LLM-Assisted Multi-Teacher Continual Learning for Visual Question Answering in Robotic Surgery

Visual question answering (VQA) is crucial for promoting surgical education. In practice, the needs of trainees are constantly evolving, such as learning more surgical types, adapting to different robots, and learning new surgical instruments and techniques for various surgeries. However, patient data privacy often restricts the availability of old data when updating the model, necessitating an exemplar-free continual learning (CL) setup. Prior CL studies overlooked two vital problems in the surgical domain: 1) large domain shifts from diverse surgical operations collected from multiple sources, and 2) severe data imbalance arising from the uneven presence of surgical instruments or activities. This paper proposes addressing these problems with a multimodal large language model (LLM) and an adaptive weight assignment methodology. We first develop a new multi-teacher CL framework that leverages a multimodal LLM as the additional teacher. The strong generalization ability of the LLM can bridge the knowledge gap when domain shifts and data imbalances occur. We then put forth a novel data processing method that transforms complex LLM embeddings into logits compatible with our CL framework. We further design an adaptive weight assignment approach that balances the generalization ability of the LLM and the domain expertise of the old CL model. Finally, to comprehensively test the effectiveness of our proposed method, we have also constructed two new surgical VQA datasets that are largely different from existing ones and could be valuable resources for future research. Extensive experimental results on the tested datasets demonstrate the superiority of our method to other advanced CL schemes.

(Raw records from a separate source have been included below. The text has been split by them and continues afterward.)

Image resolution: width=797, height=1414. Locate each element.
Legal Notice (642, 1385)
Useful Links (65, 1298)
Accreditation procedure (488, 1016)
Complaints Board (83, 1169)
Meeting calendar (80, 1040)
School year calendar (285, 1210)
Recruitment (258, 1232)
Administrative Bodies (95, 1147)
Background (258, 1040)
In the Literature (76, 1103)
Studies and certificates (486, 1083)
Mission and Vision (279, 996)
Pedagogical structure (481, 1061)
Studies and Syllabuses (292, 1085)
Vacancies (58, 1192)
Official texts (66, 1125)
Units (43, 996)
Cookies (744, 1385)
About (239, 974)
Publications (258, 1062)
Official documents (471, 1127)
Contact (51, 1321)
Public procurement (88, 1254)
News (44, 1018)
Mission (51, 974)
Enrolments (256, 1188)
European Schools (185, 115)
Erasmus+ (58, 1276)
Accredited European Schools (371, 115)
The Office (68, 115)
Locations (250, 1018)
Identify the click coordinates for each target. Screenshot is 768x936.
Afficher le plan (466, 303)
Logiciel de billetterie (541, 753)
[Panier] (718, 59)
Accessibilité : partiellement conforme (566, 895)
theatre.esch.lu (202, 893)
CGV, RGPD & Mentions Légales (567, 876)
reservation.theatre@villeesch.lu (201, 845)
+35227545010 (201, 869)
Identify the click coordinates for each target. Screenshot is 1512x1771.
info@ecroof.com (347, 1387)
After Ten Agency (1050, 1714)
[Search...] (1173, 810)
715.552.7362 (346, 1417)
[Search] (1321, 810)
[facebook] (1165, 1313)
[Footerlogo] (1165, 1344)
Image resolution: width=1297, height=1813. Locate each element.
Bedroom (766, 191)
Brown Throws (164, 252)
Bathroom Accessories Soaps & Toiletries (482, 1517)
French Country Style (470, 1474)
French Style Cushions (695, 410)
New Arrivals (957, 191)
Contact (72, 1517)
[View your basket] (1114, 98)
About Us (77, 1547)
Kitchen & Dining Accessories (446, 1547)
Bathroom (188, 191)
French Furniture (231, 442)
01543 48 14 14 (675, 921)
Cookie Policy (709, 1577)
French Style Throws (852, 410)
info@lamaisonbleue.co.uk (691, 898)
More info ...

翻译：视觉问答（VQA）对于推动外科教育至关重要。在实践中，学员的需求不断演变，例如学习更多手术类型、适应不同机器人系统，以及掌握针对各类手术的新型手术器械与技术。然而，患者数据隐私常限制模型更新时旧数据的可用性，因此需要采用无样本的持续学习（CL）设置。先前持续学习研究忽视了手术领域两个关键问题：1）从多来源采集的多样化手术操作导致的显著域偏移，2）手术器械或活动分布不均引发的严重数据不平衡。本文提出通过多模态大语言模型（LLM）与自适应权重分配方法解决这些问题。我们首先开发了一种新型多教师持续学习框架，利用多模态LLM作为附加教师。LLM强大的泛化能力能够在域偏移与数据不平衡发生时弥合知识鸿沟。随后提出一种新颖的数据处理方法，将复杂的LLM嵌入向量转化为兼容我们持续学习框架的对数概率。我们进一步设计了自适应权重分配方案，以平衡LLM的泛化能力与旧持续学习模型的领域专业知识。最后，为全面验证所提方法的有效性，我们还构建了两个与现有数据集差异显著的新型手术VQA数据集，这些数据集可能成为未来研究的宝贵资源。在测试数据集上的大量实验结果表明，我们的方法优于其他先进的持续学习方案。